We knew we were onto something good. We’d accepted the first picnic as a fluke. From that minute on, every week we would look forward to whatever company picnic came along. There were wild company picnics. At some of these picnics, twenty-five thousand people would show up. The Riesling Chemical Company and the Sinclair Oil Company because of all the steel mills around. I became an aficionado of picnics. I could tell the cheapy companies and the companies that were in trouble and the companies that were having labor troubles when the big, heavy, tough guys from trucking would show up wearing hard hats. Every picnic had its own character.
Every one. And then came the ultimate. One of the strangest things that ever happened to me in my life, and it came about in this summer of picnic crashing. We had gone to nearly every picnic. With Schwartz, Flick, and Bruner, I’d gone to what must have been fifteen picnics when this happened way at the end of summer.

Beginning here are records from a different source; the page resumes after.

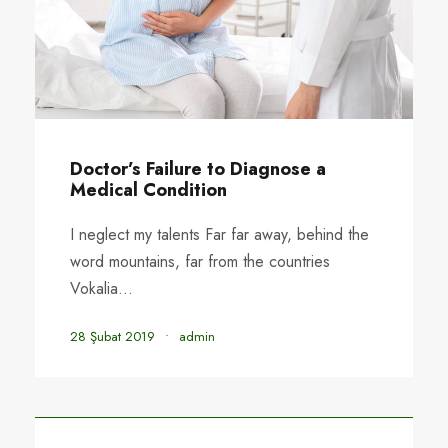
Doctor’s Failure to Diagnose a
Medical Condition
I neglect my talents Far far away, behind the
word mountains, far from the countries
Vokalia...
28 Şubat 2019
•
admin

It was still hot out in the Midwest—any place out in the Great Plains—and you are very very aware and conscious and attuned to the environment. Late in August, when the sun is sitting there about four-million miles across and there’s a kind of brassy quality to the air, and the steel mills off in the distance have been belching blast furnace dust into that atmosphere day and night, day and night, and it hangs low, the air has a curious kind of orange/red/gray/greenish cast and the sun hangs at a peculiar angle in August. Late in August and early September.
And at night, when the moon comes up, man, that’s something to see. Because the moon gets unbelievably enormous. It’s because of the curious invection currents and how the light is bent because of the heavy atmosphere that’s hung low in the heat. In hot, late August and early September in Indiana, I’ve seen the moon stretch almost from one end of the horizon to the other.